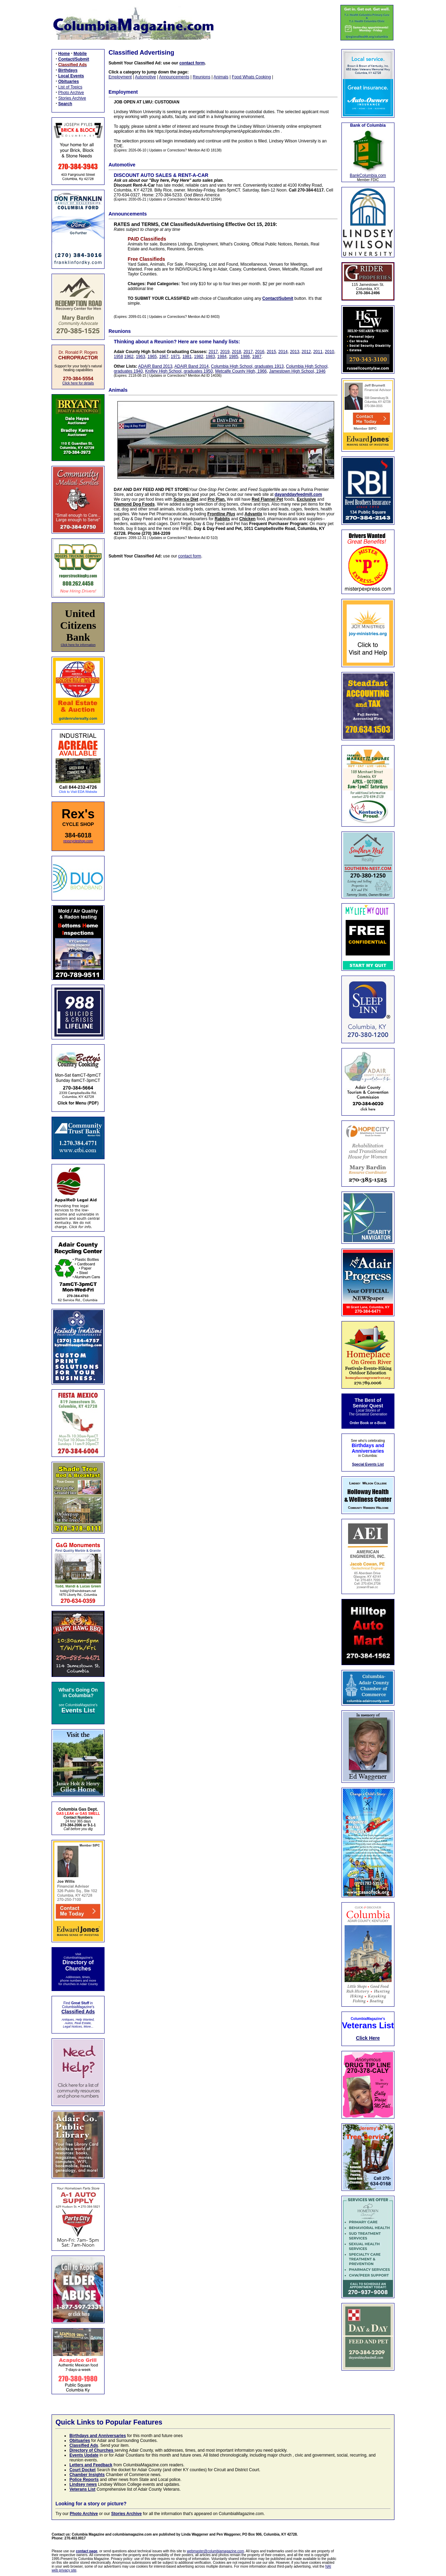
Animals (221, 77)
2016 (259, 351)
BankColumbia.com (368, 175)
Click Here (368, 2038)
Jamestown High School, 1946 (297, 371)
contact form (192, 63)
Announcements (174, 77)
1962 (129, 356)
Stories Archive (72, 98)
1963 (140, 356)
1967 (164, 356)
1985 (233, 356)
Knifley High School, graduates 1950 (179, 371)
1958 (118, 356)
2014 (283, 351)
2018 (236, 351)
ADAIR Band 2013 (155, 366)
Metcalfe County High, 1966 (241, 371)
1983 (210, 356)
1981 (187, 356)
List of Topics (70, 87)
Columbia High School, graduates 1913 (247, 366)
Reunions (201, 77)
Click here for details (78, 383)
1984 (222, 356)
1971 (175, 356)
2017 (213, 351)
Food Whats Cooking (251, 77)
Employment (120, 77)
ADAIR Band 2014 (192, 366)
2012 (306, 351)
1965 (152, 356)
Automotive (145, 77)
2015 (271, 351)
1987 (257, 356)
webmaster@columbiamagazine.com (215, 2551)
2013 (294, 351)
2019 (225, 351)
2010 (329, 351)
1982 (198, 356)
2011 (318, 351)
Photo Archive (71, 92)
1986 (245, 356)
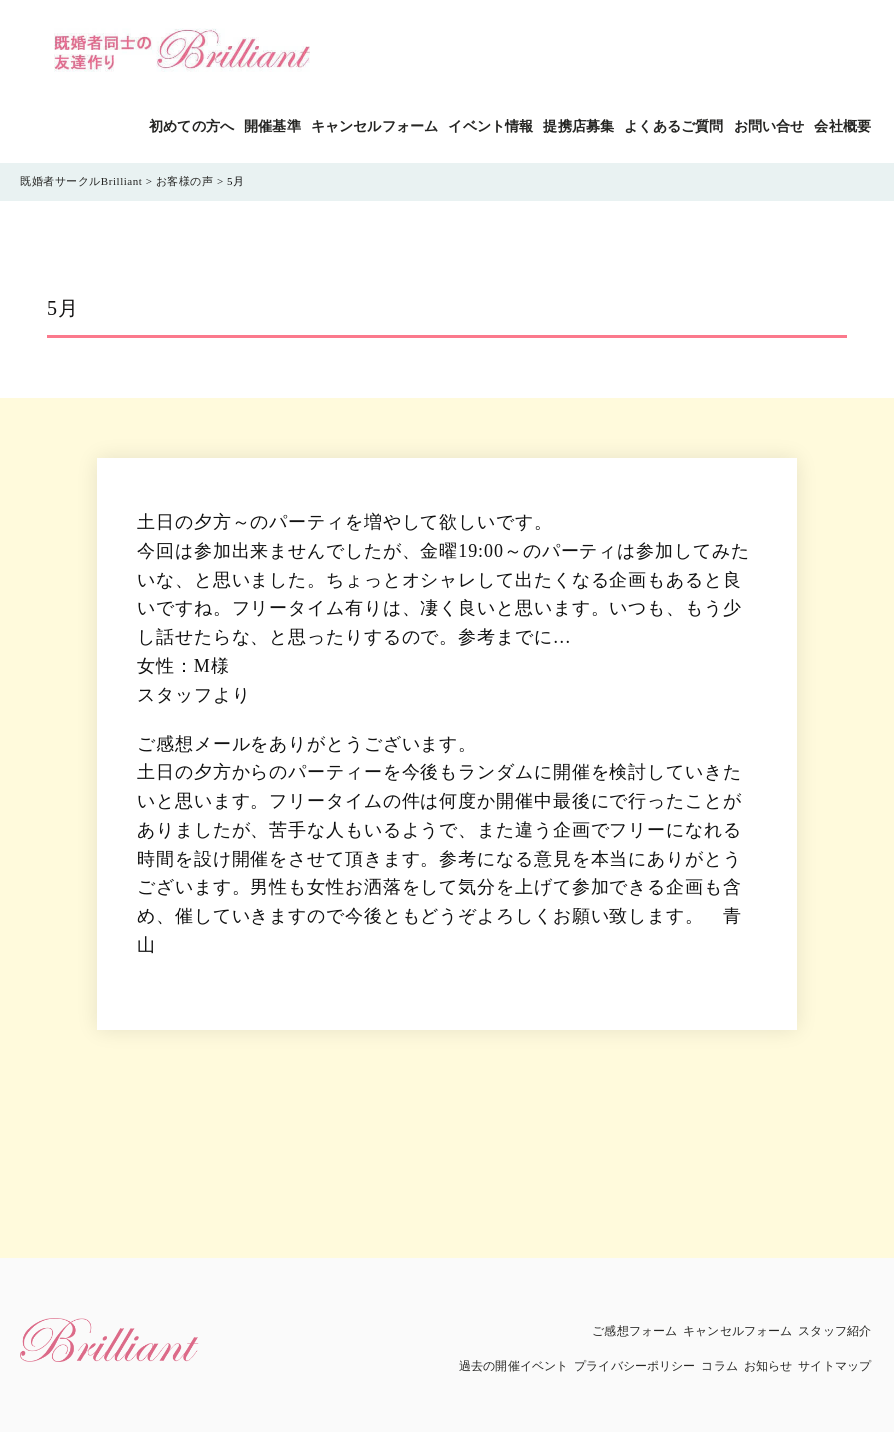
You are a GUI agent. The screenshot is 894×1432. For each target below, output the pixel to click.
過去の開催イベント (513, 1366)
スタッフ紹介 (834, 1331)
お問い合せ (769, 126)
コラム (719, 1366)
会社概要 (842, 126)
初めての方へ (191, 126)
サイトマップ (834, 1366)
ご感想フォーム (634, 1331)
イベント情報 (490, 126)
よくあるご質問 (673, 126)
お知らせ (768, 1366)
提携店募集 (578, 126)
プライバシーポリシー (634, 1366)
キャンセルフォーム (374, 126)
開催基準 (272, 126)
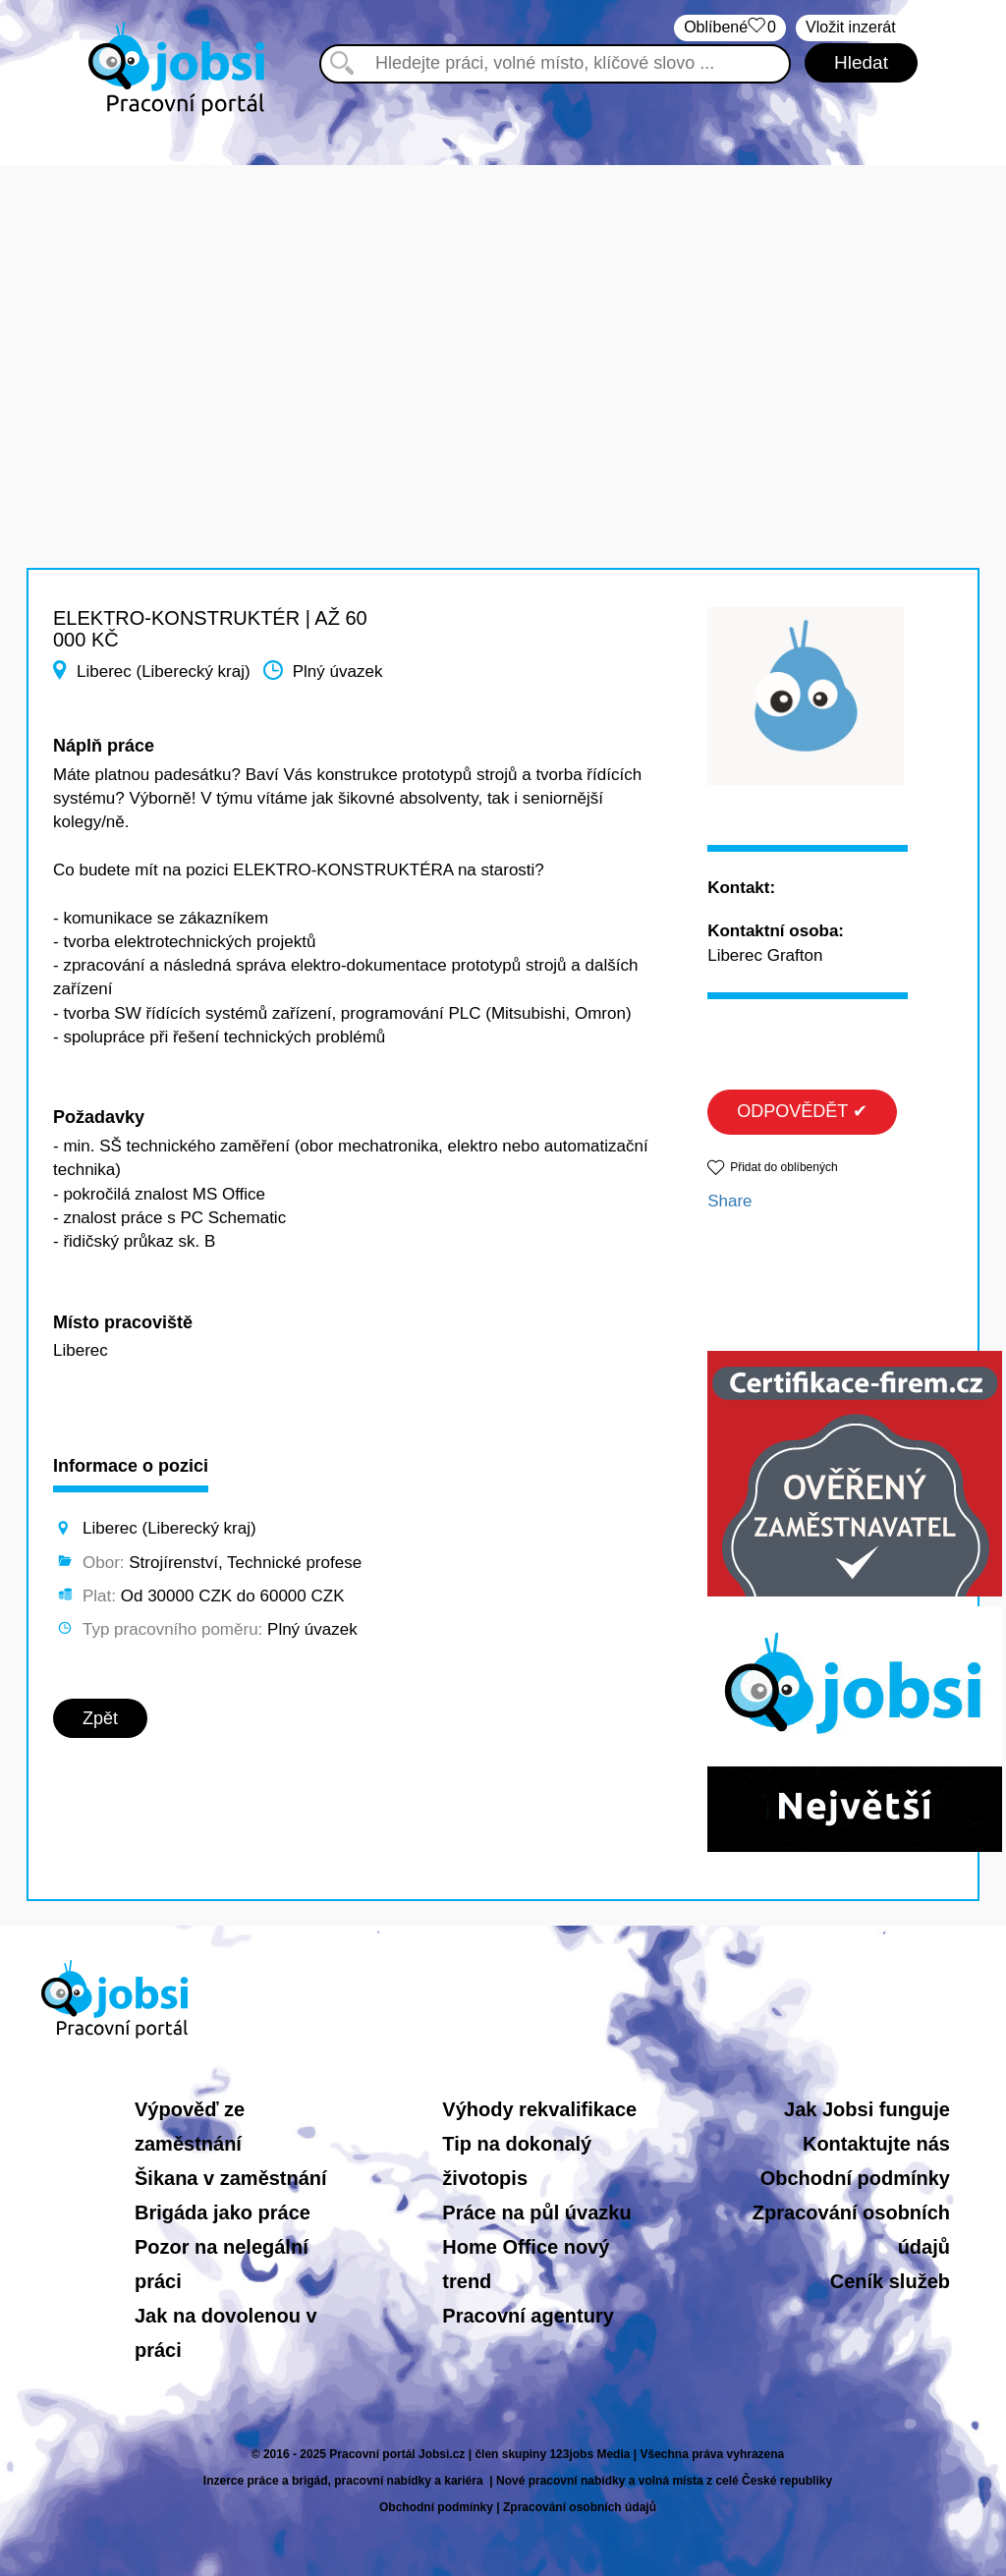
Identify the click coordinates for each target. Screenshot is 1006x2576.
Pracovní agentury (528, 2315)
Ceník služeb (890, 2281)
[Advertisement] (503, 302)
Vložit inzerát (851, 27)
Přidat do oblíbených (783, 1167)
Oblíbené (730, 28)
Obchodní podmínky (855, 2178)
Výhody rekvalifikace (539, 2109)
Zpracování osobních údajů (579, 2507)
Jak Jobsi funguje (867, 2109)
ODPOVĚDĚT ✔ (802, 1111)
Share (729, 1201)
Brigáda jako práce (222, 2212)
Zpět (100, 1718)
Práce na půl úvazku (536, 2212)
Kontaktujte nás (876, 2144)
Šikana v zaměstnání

TASK INSTRUCTIONS » Retype all entries exactly, without the images.

TASK ANSWER »
Animals (221, 77)
2016 (259, 351)
BankColumbia.com (368, 175)
Click Here (368, 2038)
Jamestown High School, 1946 (297, 371)
contact form (192, 63)
Announcements (174, 77)
1962 (129, 356)
Stories Archive (72, 98)
1963 (140, 356)
1967 (164, 356)
1985 (233, 356)
Knifley High School, graduates 1950 (179, 371)
1958 (118, 356)
2014 (283, 351)
2018 (236, 351)
ADAIR Band 2013 (155, 366)
Metcalfe County High, 1966 (241, 371)
1983 (210, 356)
1981 (187, 356)
List of Topics (70, 87)
Columbia High School, graduates 1913 (247, 366)
Reunions (201, 77)
Click here for details (78, 383)
1984 (222, 356)
1971 (175, 356)
2017 (213, 351)
Food Whats Cooking (251, 77)
Employment (120, 77)
ADAIR Band 2014 (192, 366)
2012 (306, 351)
1965 (152, 356)
Automotive (145, 77)
2015 (271, 351)
1987 (257, 356)
webmaster@columbiamagazine.com (215, 2551)
2013 (294, 351)
2019 (225, 351)
2010 (329, 351)
1982 (198, 356)
2011 (318, 351)
Photo Archive (71, 92)
1986 (245, 356)
You are a GUI agent. The screenshot is 894×1432. For each target below, output the pixel to click.
過去の開催イベント (513, 1366)
スタッフ紹介 (834, 1331)
お問い合せ (769, 126)
コラム (719, 1366)
会社概要 (842, 126)
初めての方へ (191, 126)
サイトマップ (834, 1366)
ご感想フォーム (634, 1331)
イベント情報 (490, 126)
よくあるご質問 (673, 126)
お知らせ (768, 1366)
提携店募集 (578, 126)
プライバシーポリシー (634, 1366)
キャンセルフォーム (374, 126)
開催基準 (272, 126)
Identify the click coordinates for each target. Screenshot is 1006x2576.
Pracovní agentury (528, 2315)
Ceník služeb (890, 2281)
[Advertisement] (503, 302)
Vložit inzerát (851, 27)
Přidat do oblíbených (783, 1167)
Oblíbené (730, 28)
Obchodní podmínky (855, 2178)
Výhody rekvalifikace (539, 2109)
Zpracování osobních údajů (579, 2507)
Jak Jobsi funguje (867, 2109)
ODPOVĚDĚT ✔ (802, 1111)
Share (729, 1201)
Brigáda jako práce (222, 2212)
Zpět (100, 1718)
Práce na půl úvazku (536, 2212)
Kontaktujte nás (876, 2144)
Šikana v zaměstnání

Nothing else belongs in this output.